Ursache ist ein von Beginn an bestehender Entwicklungsfehler im Kondensatsystem, der inzwischen bereits zweimal nachgebessert wurde. Zusätzlich erschwerte die Unternehmensentwicklung des Herstellers die Situation. Während die Wärmepumpensparte an ein amerikanisches Unternehmen verkauft wurde, verblieb die Brennstoffzellentechnologie mit reduzierten Ressourcen im ursprünglichen Unternehmen.

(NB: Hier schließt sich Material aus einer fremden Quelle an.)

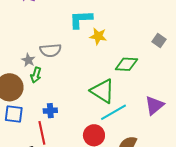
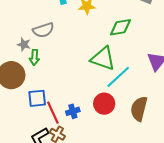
blue cross: (50, 111) -> (73, 111), moved
blue square: (14, 114) -> (37, 98), moved

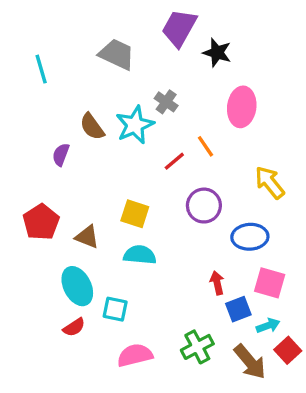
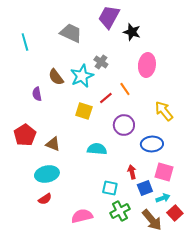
purple semicircle: (61, 155) -> (37, 94), turned -32
yellow square: (135, 214) -> (84, 111), moved
cyan semicircle: (140, 255) -> (97, 149), moved
cyan ellipse: (77, 286) -> (47, 174), turned -75
cyan square: (115, 309) -> (110, 188), moved

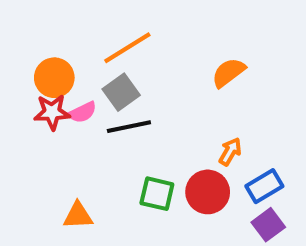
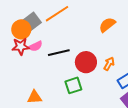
gray square: (121, 92) -> (32, 21), moved
red circle: (208, 192) -> (86, 62), moved
green square: (157, 194) -> (73, 85), turned -30

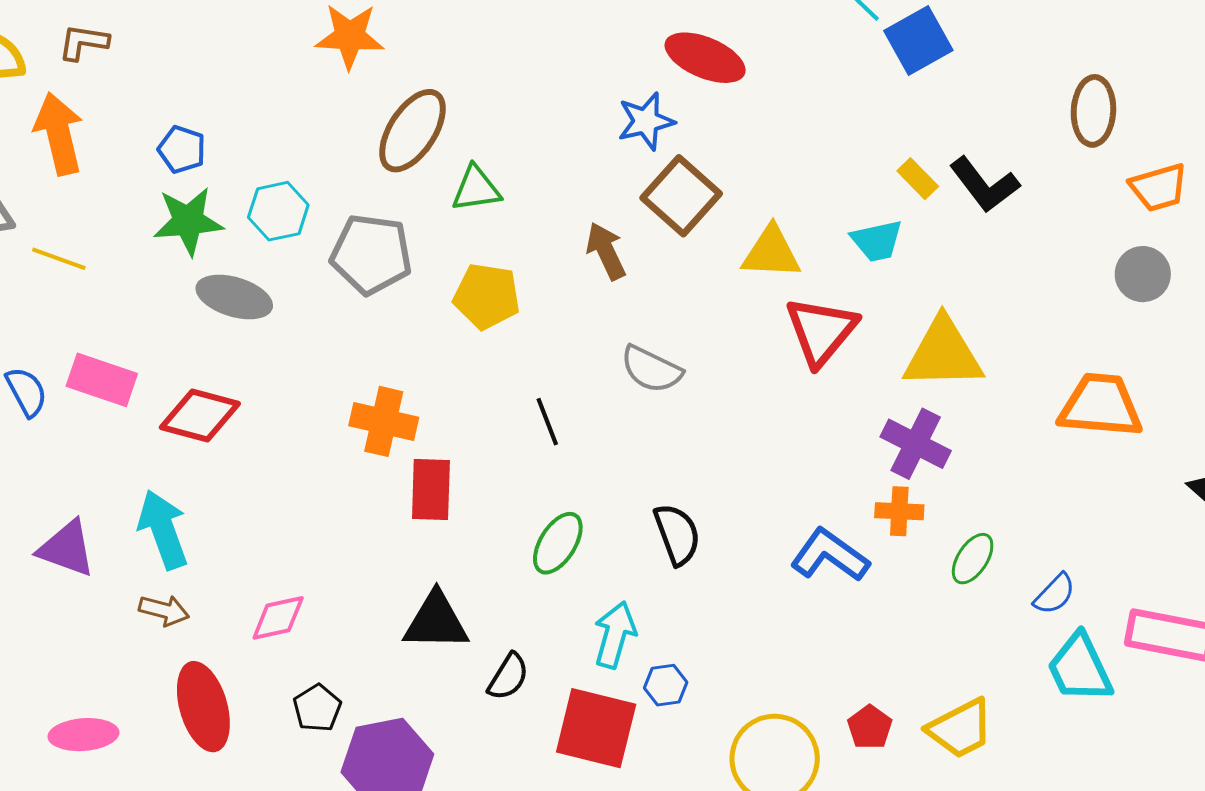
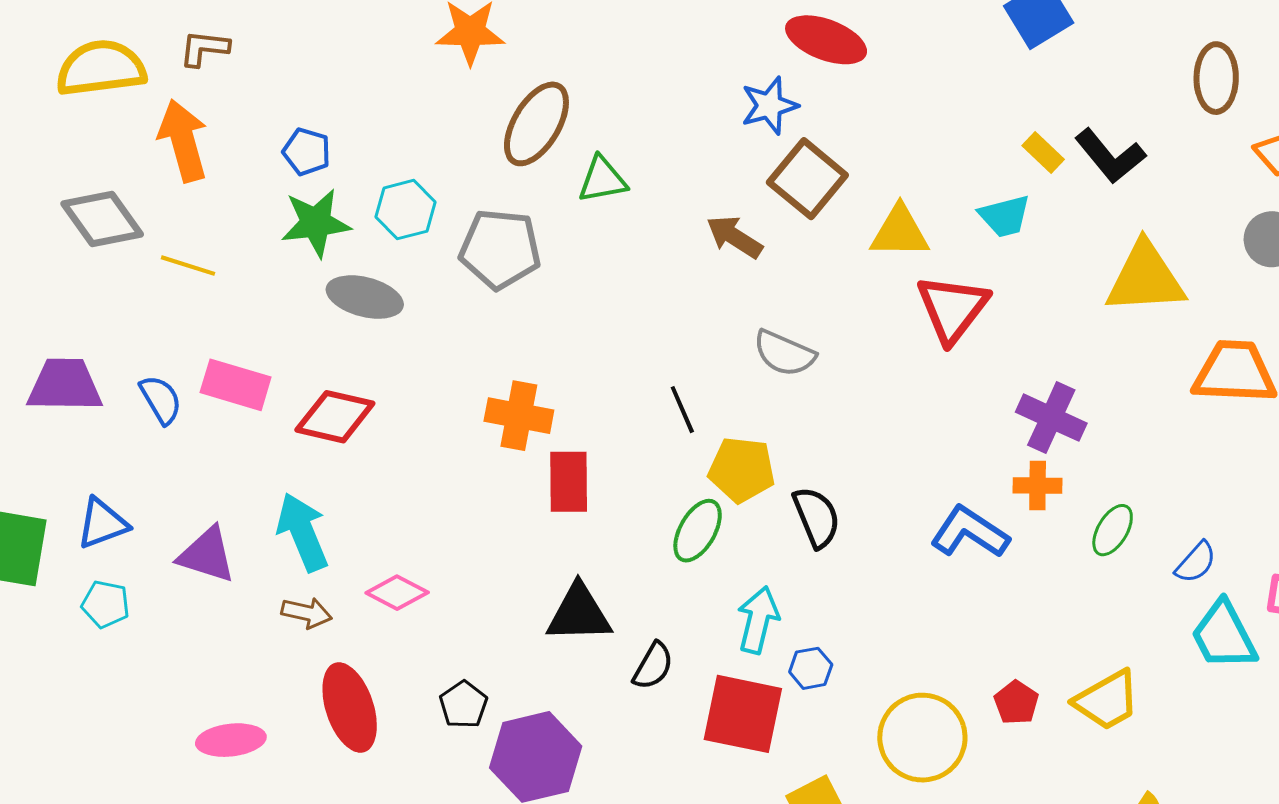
brown arrow: (606, 251) -> (734, 237), turned -30
yellow pentagon: (487, 296) -> (742, 470), moved
yellow triangle: (943, 354) -> (1145, 278), moved
pink diamond: (278, 618) -> (397, 593), moved, turned 42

Die Bilanz fällt entsprechend nüchtern aus. Von insgesamt 1.876 möglichen Betriebstagen war die Anlage lediglich 1.001 Tage in Betrieb – eine Auslastung von rund 53 %. Vor diesem Hintergrund prüfen wir aktuell, ob wir das System aufgrund eines versteckten Mangels zurückbauen lassen und stattdessen auf eine Wärmepumpe umsteigen.

Mein persönliches Fazit aus dieser Erfahrung ist klar. Eine echte „fossile Technologie-Offenheit“ existiert in der Praxis kaum. Alles, was über einfache, konventionelle Systeme wie ineffiziente Öl- oder Gasthermen hinausgeht und weiterhin auf fossilen Brennstoffen basiert, führt häufig zu mehr technischer Komplexität, höherer Störanfälligkeit, zusätzlichem Backup-Bedarf – bei gleichzeitig begrenzter CO₂-Reduktion und fortbestehender Abhängigkeit vom Brennstoff.

Energietipp

Die beste Effizienz entsteht nicht durch immer mehr Technik, sondern durch den Wechsel zur richtigen Energiequelle. Weniger Komplexität bedeutet oft mehr Zuverlässigkeit und echte Unabhängigkeit.